CSCI4390-6390 Assign5
Assign5: Bayes Classifier
Due Date: Oct 31, before midnight (11:59:59PM)
Dataset
Download the Steel Industry Energy Consumption Dataset from the UCI Machine Learning repository. Extract the Steel_industry_data.csv datafile. You should parse and store the data as a data matrix, focusing only on the 6 continuous attributes (see datafile or link above for names/descriptions). Thus, your data matrix will have 35040 points in 6 dimensions. However, in addition you should record the last attribute (load type) for each point. We will use this as the class label.
You should first randomly shuffle all points, and then take the first 80% of the data as training and the remaining 20% as testing. You must do this via sklearn.train_test_split, using 42 as the random_state.
Part I: Bayes Classifier
Implement both the full Bayes classifier in Algo 18.1, and the naive Bayes classifier in Algo 18.2.
Students in CSCI6390, should in addition, implement the K-nearest-neighbor classifier, and present the best results trying different K values.
Estimate parameters using the training data, and report the accuracy of the testing set.

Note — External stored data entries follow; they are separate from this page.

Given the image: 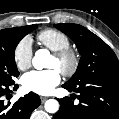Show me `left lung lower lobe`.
I'll return each mask as SVG.
<instances>
[{"instance_id": "obj_1", "label": "left lung lower lobe", "mask_w": 119, "mask_h": 119, "mask_svg": "<svg viewBox=\"0 0 119 119\" xmlns=\"http://www.w3.org/2000/svg\"><path fill=\"white\" fill-rule=\"evenodd\" d=\"M63 88L77 92L79 104L69 97L58 99L60 109L53 119H119V78H100L75 87L64 84Z\"/></svg>"}]
</instances>
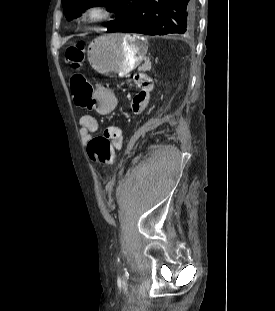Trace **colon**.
Here are the masks:
<instances>
[{"mask_svg":"<svg viewBox=\"0 0 275 311\" xmlns=\"http://www.w3.org/2000/svg\"><path fill=\"white\" fill-rule=\"evenodd\" d=\"M82 44H75L67 48V61L74 67L78 68L83 60ZM71 89L75 104L81 108H87L94 102L93 87L90 82L80 73L71 78ZM113 141L103 135L93 138L87 147V152L91 161L101 168H107L113 161Z\"/></svg>","mask_w":275,"mask_h":311,"instance_id":"5ec220e1","label":"colon"}]
</instances>
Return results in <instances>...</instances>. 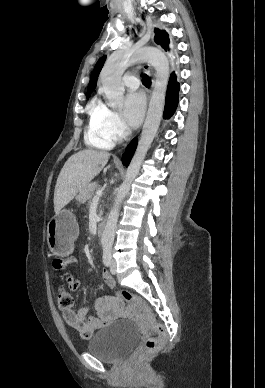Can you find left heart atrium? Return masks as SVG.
Segmentation results:
<instances>
[{"label":"left heart atrium","instance_id":"obj_1","mask_svg":"<svg viewBox=\"0 0 265 388\" xmlns=\"http://www.w3.org/2000/svg\"><path fill=\"white\" fill-rule=\"evenodd\" d=\"M144 110L145 100L141 92L136 91L125 96L122 115L126 122L133 126L137 125L143 117Z\"/></svg>","mask_w":265,"mask_h":388}]
</instances>
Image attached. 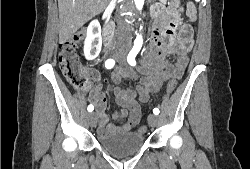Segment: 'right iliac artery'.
<instances>
[{
	"mask_svg": "<svg viewBox=\"0 0 250 169\" xmlns=\"http://www.w3.org/2000/svg\"><path fill=\"white\" fill-rule=\"evenodd\" d=\"M114 65H115V61L113 59H108L105 62V67L107 69H111ZM87 110L89 112H92L94 110V106L93 105H89L88 108H87Z\"/></svg>",
	"mask_w": 250,
	"mask_h": 169,
	"instance_id": "82829eb1",
	"label": "right iliac artery"
}]
</instances>
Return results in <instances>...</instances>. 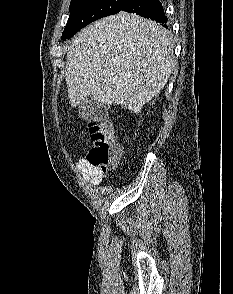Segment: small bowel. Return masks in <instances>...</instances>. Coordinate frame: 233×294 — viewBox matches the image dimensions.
<instances>
[{
  "mask_svg": "<svg viewBox=\"0 0 233 294\" xmlns=\"http://www.w3.org/2000/svg\"><path fill=\"white\" fill-rule=\"evenodd\" d=\"M78 166L92 184H98L102 180V173L90 166L86 159H81Z\"/></svg>",
  "mask_w": 233,
  "mask_h": 294,
  "instance_id": "1",
  "label": "small bowel"
}]
</instances>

You must report total accuracy, and the class-specific accuracy and recall values -- see Eq 22.3 and 22.4 for the later two. Report these values for all methods.
You may use scipy multivariate_normal.pdf to compute the normal probability density function.
Part II: Questions
Submit your solutions to the following questions:
- Chapter 18: Q3
What to submit
- Submit your notebook named as assign5.ipynb.
Policy on Academic Honesty
You are free to discuss how to tackle the assignment, but all coding must be your own. Any AI tool use must be declared. Any students caught violating the academic honesty principle (e.g., code similarity, or failure to disclose AI tools) will get an automatic F grade on the course and will be referred to the dean of students for disciplinary action.